Make sure you tune your cluster subnet, adjusting window sizes, utilize jumbo frames, etc. Just the jump from 1500 MTU to jumbo frames made a HUUUUGE difference in performance, so spending a couple of days just tuning the network will make all the difference in the world.

Re:GigE (1)

cybrthng (22291) | more than 8 years ago | (#13776299)

We do this already for our generic RAC systems running mostly for high availability and some of the clustering functionality.

Our new platform will be the enterprise ERP suite and CRM with hundreds of concurrent users and live transactions running in everything from order entry, product configurator to processing invoices, taking support requests and all.

Re:GigE (1)

chris.dag (22141) | more than 8 years ago | (#13785521)

{ excerpting from my own reply made in a different section of this article ... }

There are many people posting here who are completely confusing what the word "cluster" means for this particular question.

This article is about APPLICATION CLUSTERING (in this case a very specific relational database) and you are answering the question with information that is generalized to a COMPUTE FARM or a Linux cluster built and optimized for high performance computing.

Broadly speaking the word "cluster" means different things to different people.

There are people who build speedy Linux Clusters where the focus is on High Performance or High Throughput Computing. Then there are people who build ultra-reliable services (High Availibility Clustering).

The difference between "high performance", "high throughput" and "high availibility" clusters can be extreme.

For this particular Slashdot article the only people posting solutions or suggestions should be people who have actually used the RAC product in a production environment. Everyone else just needs to sit back and watch...

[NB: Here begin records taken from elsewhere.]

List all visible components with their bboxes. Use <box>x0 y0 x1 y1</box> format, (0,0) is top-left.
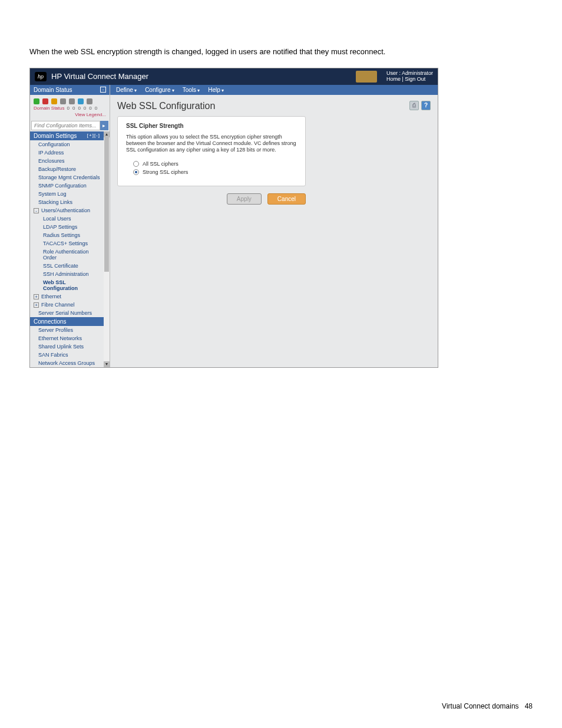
radio-icon <box>133 161 139 167</box>
status-extra-icon <box>87 98 92 104</box>
domain-status-box: Domain Status 0 0 0 0 0 0 <box>30 95 110 112</box>
nav-network-access-groups[interactable]: Network Access Groups <box>30 359 104 367</box>
domain-settings-header: Domain Settings [+][-] <box>30 131 104 140</box>
connections-header: Connections <box>30 317 104 326</box>
nav-ip-address[interactable]: IP Address <box>30 149 104 157</box>
expand-collapse-icons[interactable]: [+][-] <box>87 133 100 139</box>
apply-button[interactable]: Apply <box>227 193 262 205</box>
status-error-icon <box>42 98 48 104</box>
page-title: Web SSL Configuration <box>117 101 409 111</box>
nav-ldap-settings[interactable]: LDAP Settings <box>30 223 104 231</box>
nav-snmp-config[interactable]: SNMP Configuration <box>30 182 104 190</box>
scroll-up-icon[interactable]: ▴ <box>104 131 110 137</box>
menu-define[interactable]: Define <box>116 87 137 93</box>
ssl-cipher-card: SSL Cipher Strength This option allows y… <box>117 116 306 186</box>
user-info: User : Administrator Home | Sign Out <box>386 71 433 83</box>
nav-san-fabrics[interactable]: SAN Fabrics <box>30 351 104 359</box>
menu-tools[interactable]: Tools <box>183 87 200 93</box>
app-title: HP Virtual Connect Manager <box>51 72 352 81</box>
nav-ethernet-networks[interactable]: Ethernet Networks <box>30 334 104 342</box>
print-icon[interactable]: ⎙ <box>409 101 419 110</box>
nav-local-users[interactable]: Local Users <box>30 215 104 223</box>
app-window: hp HP Virtual Connect Manager User : Adm… <box>29 68 438 368</box>
collapse-icon[interactable]: - <box>100 87 106 93</box>
nav-stacking-links[interactable]: Stacking Links <box>30 198 104 206</box>
status-other-icon <box>69 98 75 104</box>
radio-checked-icon <box>133 169 139 175</box>
left-panel: Domain Status - Domain Status <box>30 85 110 367</box>
intro-text: When the web SSL encryption strength is … <box>29 47 533 57</box>
status-info-icon <box>78 98 84 104</box>
card-description: This option allows you to select the SSL… <box>126 134 297 154</box>
nav-server-serial[interactable]: Server Serial Numbers <box>30 309 104 317</box>
nav-configuration[interactable]: Configuration <box>30 140 104 149</box>
nav-server-profiles[interactable]: Server Profiles <box>30 326 104 334</box>
home-link[interactable]: Home <box>386 76 401 82</box>
nav-radius-settings[interactable]: Radius Settings <box>30 231 104 239</box>
topbar: hp HP Virtual Connect Manager User : Adm… <box>30 68 438 85</box>
radio-strong-ssl[interactable]: Strong SSL ciphers <box>126 168 297 176</box>
nav-tacacs-settings[interactable]: TACACS+ Settings <box>30 239 104 248</box>
signout-link[interactable]: Sign Out <box>405 76 425 82</box>
nav-web-ssl-config[interactable]: Web SSL Configuration <box>30 278 104 292</box>
help-icon[interactable]: ? <box>421 101 431 110</box>
cancel-button[interactable]: Cancel <box>267 193 306 205</box>
nav-enclosures[interactable]: Enclosures <box>30 157 104 165</box>
card-title: SSL Cipher Strength <box>126 123 297 129</box>
status-ok-icon <box>34 98 39 104</box>
search-input[interactable] <box>31 121 100 130</box>
status-warn-icon <box>51 98 57 104</box>
nav-shared-uplink[interactable]: Shared Uplink Sets <box>30 342 104 351</box>
status-unknown-icon <box>60 98 66 104</box>
nav-system-log[interactable]: System Log <box>30 190 104 198</box>
menubar: Define Configure Tools Help <box>110 85 438 95</box>
main-panel: Define Configure Tools Help Web SSL Conf… <box>110 85 438 367</box>
radio-all-ssl[interactable]: All SSL ciphers <box>126 160 297 168</box>
search-button[interactable]: ▸ <box>100 121 108 130</box>
hp-logo-icon: hp <box>35 72 47 81</box>
nav-ssh-admin[interactable]: SSH Administration <box>30 270 104 278</box>
menu-configure[interactable]: Configure <box>145 87 174 93</box>
domain-status-header: Domain Status - <box>30 85 110 95</box>
home-icon[interactable] <box>356 71 377 83</box>
nav-users-auth-group[interactable]: -Users/Authentication <box>30 206 104 215</box>
domain-status-label: Domain Status <box>34 106 64 111</box>
nav-ethernet-group[interactable]: +Ethernet <box>30 292 104 301</box>
scroll-down-icon[interactable]: ▾ <box>104 361 110 367</box>
nav-ssl-certificate[interactable]: SSL Certificate <box>30 262 104 270</box>
menu-help[interactable]: Help <box>208 87 224 93</box>
nav-storage-mgmt[interactable]: Storage Mgmt Credentials <box>30 173 104 182</box>
view-legend-link[interactable]: View Legend... <box>30 112 110 120</box>
nav-backup-restore[interactable]: Backup/Restore <box>30 165 104 173</box>
page-footer: Virtual Connect domains 48 <box>442 702 533 710</box>
left-scrollbar[interactable]: ▴ ▾ <box>104 131 110 367</box>
nav-fibre-group[interactable]: +Fibre Channel <box>30 301 104 309</box>
nav-role-auth-order[interactable]: Role Authentication Order <box>30 248 104 262</box>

This is really application-specific (5, Informative)

TTK Ciar (698795) | more than 8 years ago | (#13774639)

In my own experience, fully switched Gig-E was sufficient for operating a high performance distributed database. The bottlenecks were at the level of tuning the filesystem and hard drive parameters, and memory pool sizes. But that was also a few years ago, when the machines were a lot less powerful than they are now (though hard drives have not improved their performance by all that much).

Today, high-end machines have no trouble maxing out a single Gig-E interface, but unless you go with PCI-Express or similarly appropriate IO bus, they might not be able to take advantage of more. That caveat aside, if Gig-E proved insufficient for my application today, I would add one or two more Gig-E interfaces to each node. There is software (for Linux at least; not sure about other OS's) which allows for efficient load-balancing between multiple network interfaces. 10Gig-E is not really appropriate, imo, for node interconnect, because it needs to transmit very large packets to perform well. A good message-passing interface will cram multiple messages into each packet to maximize performance (for some definition of performance -- throughput vs latency), but as packet size increases you'll run into latency and scheduling issues. 10Gig-E is more appropriate for connecting Gig-E switches within a cluster.

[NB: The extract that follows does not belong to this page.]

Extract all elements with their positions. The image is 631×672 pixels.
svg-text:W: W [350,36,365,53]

The clincher, though, is that this all depends on the details of your application. One user has already suggested you hire a professional network engineer to analyze your problem and come up with an appropriate solution. Without knowing more, it's quite possible that single Gig-E is best for you, or 10Gig-E, or Infiniband.

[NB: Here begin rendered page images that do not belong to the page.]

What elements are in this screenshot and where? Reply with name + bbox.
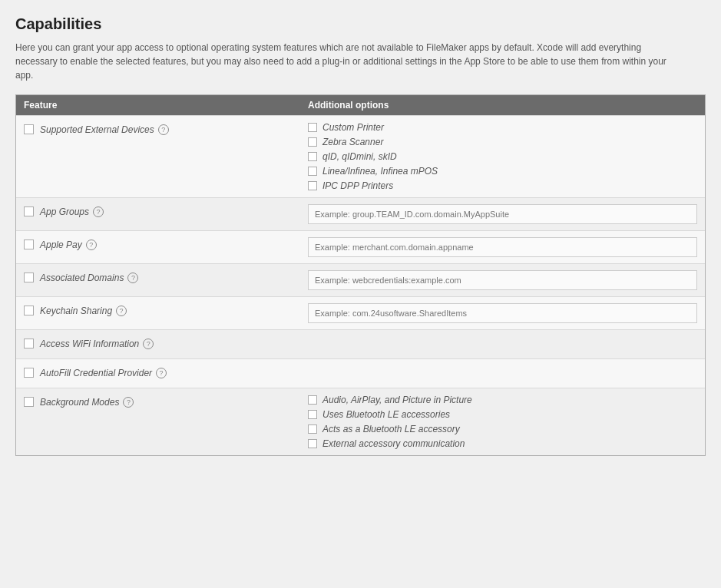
external-accessory-checkbox[interactable]: [308, 439, 317, 448]
table-row: Associated Domains ?: [16, 263, 705, 296]
qid-checkbox[interactable]: [308, 152, 317, 161]
page-description: Here you can grant your app access to op…: [15, 41, 683, 82]
table-header: Feature Additional options: [16, 95, 705, 115]
linea-checkbox[interactable]: [308, 167, 317, 176]
acts-bluetooth-label: Acts as a Bluetooth LE accessory: [322, 424, 460, 434]
option-qid: qID, qIDmini, skID: [308, 151, 697, 162]
table-row: Access WiFi Information ?: [16, 329, 705, 358]
keychain-sharing-label: Keychain Sharing: [40, 306, 112, 316]
option-uses-bluetooth: Uses Bluetooth LE accessories: [308, 409, 697, 420]
apple-pay-label: Apple Pay: [40, 239, 82, 250]
background-modes-checkbox[interactable]: [24, 397, 34, 407]
audio-airplay-label: Audio, AirPlay, and Picture in Picture: [322, 395, 472, 405]
associated-domains-input[interactable]: [308, 270, 697, 290]
option-linea: Linea/Infinea, Infinea mPOS: [308, 166, 697, 177]
autofill-label: AutoFill Credential Provider: [40, 368, 152, 378]
table-row: Background Modes ? Audio, AirPlay, and P…: [16, 388, 705, 455]
header-feature: Feature: [24, 100, 308, 111]
app-groups-checkbox[interactable]: [24, 206, 34, 216]
background-modes-label: Background Modes: [40, 397, 119, 408]
app-groups-label: App Groups: [40, 206, 89, 217]
option-audio-airplay: Audio, AirPlay, and Picture in Picture: [308, 395, 697, 405]
ipc-dpp-checkbox[interactable]: [308, 181, 317, 190]
table-row: Apple Pay ?: [16, 230, 705, 263]
linea-label: Linea/Infinea, Infinea mPOS: [322, 166, 438, 177]
table-row: App Groups ?: [16, 197, 705, 230]
option-external-accessory: External accessory communication: [308, 438, 697, 449]
background-modes-help-icon[interactable]: ?: [123, 397, 134, 408]
qid-label: qID, qIDmini, skID: [322, 151, 397, 162]
capabilities-table: Feature Additional options Supported Ext…: [15, 94, 706, 456]
table-row: Keychain Sharing ?: [16, 296, 705, 329]
option-ipc-dpp: IPC DPP Printers: [308, 180, 697, 191]
associated-domains-help-icon[interactable]: ?: [127, 273, 138, 283]
zebra-scanner-checkbox[interactable]: [308, 137, 317, 147]
keychain-sharing-checkbox[interactable]: [24, 306, 34, 315]
keychain-sharing-input[interactable]: [308, 303, 697, 323]
apple-pay-help-icon[interactable]: ?: [86, 239, 97, 250]
header-options: Additional options: [308, 100, 697, 111]
zebra-scanner-label: Zebra Scanner: [322, 137, 383, 147]
associated-domains-label: Associated Domains: [40, 273, 124, 283]
app-groups-help-icon[interactable]: ?: [93, 206, 104, 217]
ipc-dpp-label: IPC DPP Printers: [322, 180, 393, 191]
custom-printer-label: Custom Printer: [322, 122, 384, 133]
supported-external-devices-checkbox[interactable]: [24, 124, 34, 134]
supported-external-devices-help-icon[interactable]: ?: [158, 124, 169, 135]
custom-printer-checkbox[interactable]: [308, 123, 317, 132]
access-wifi-help-icon[interactable]: ?: [143, 339, 154, 349]
uses-bluetooth-checkbox[interactable]: [308, 410, 317, 419]
access-wifi-label: Access WiFi Information: [40, 339, 139, 349]
apple-pay-checkbox[interactable]: [24, 239, 34, 249]
autofill-checkbox[interactable]: [24, 368, 34, 378]
apple-pay-input[interactable]: [308, 237, 697, 257]
acts-bluetooth-checkbox[interactable]: [308, 424, 317, 434]
external-accessory-label: External accessory communication: [322, 438, 465, 449]
option-acts-bluetooth: Acts as a Bluetooth LE accessory: [308, 424, 697, 434]
supported-external-devices-label: Supported External Devices: [40, 124, 154, 135]
table-row: Supported External Devices ? Custom Prin…: [16, 115, 705, 197]
uses-bluetooth-label: Uses Bluetooth LE accessories: [322, 409, 450, 420]
keychain-sharing-help-icon[interactable]: ?: [116, 306, 127, 316]
app-groups-input[interactable]: [308, 204, 697, 224]
associated-domains-checkbox[interactable]: [24, 273, 34, 282]
option-custom-printer: Custom Printer: [308, 122, 697, 133]
table-row: AutoFill Credential Provider ?: [16, 358, 705, 388]
option-zebra-scanner: Zebra Scanner: [308, 137, 697, 147]
autofill-help-icon[interactable]: ?: [156, 368, 167, 378]
page-title: Capabilities: [15, 15, 706, 33]
audio-airplay-checkbox[interactable]: [308, 395, 317, 405]
access-wifi-checkbox[interactable]: [24, 339, 34, 349]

If you're going to be frugal, or if you want to develop expertise in-house, then an alternative is to build a small network (say, eight machines) with single channel Gig-E, set up your software, and stress-test the hell out of it while looking for bottlenecks. After some parameter-tweaking it should be pretty obvious to you where your bottlenecks lie, and you can decide where to go from there. After experimentally settling on an interconnect, and having gotten some insights into the problem, you can build your "real" network of a hundred or however many machines. As you scale up, new problems will reveal themselves, so incorporating nodes a hundred at a time with stress-testing in between is probably a good idea.

-- TTK

Re:This is really application-specific (1)

cybrthng (22291) | more than 8 years ago | (#13776345)

We have professionals on site, and i use that term loosely. Professinals are hardly proficient in proving the concept of grid computing because they few and far between.

It comes down to a latency issue and figuring out how that latency impacts real world use and the answer comes down to how much money you want to throw at that problem.

My question is that latency that much for the interconnects that cutting it by high speed interconnects isn't lost in all of the other overheads in the system (such as local disk reads, processing and such)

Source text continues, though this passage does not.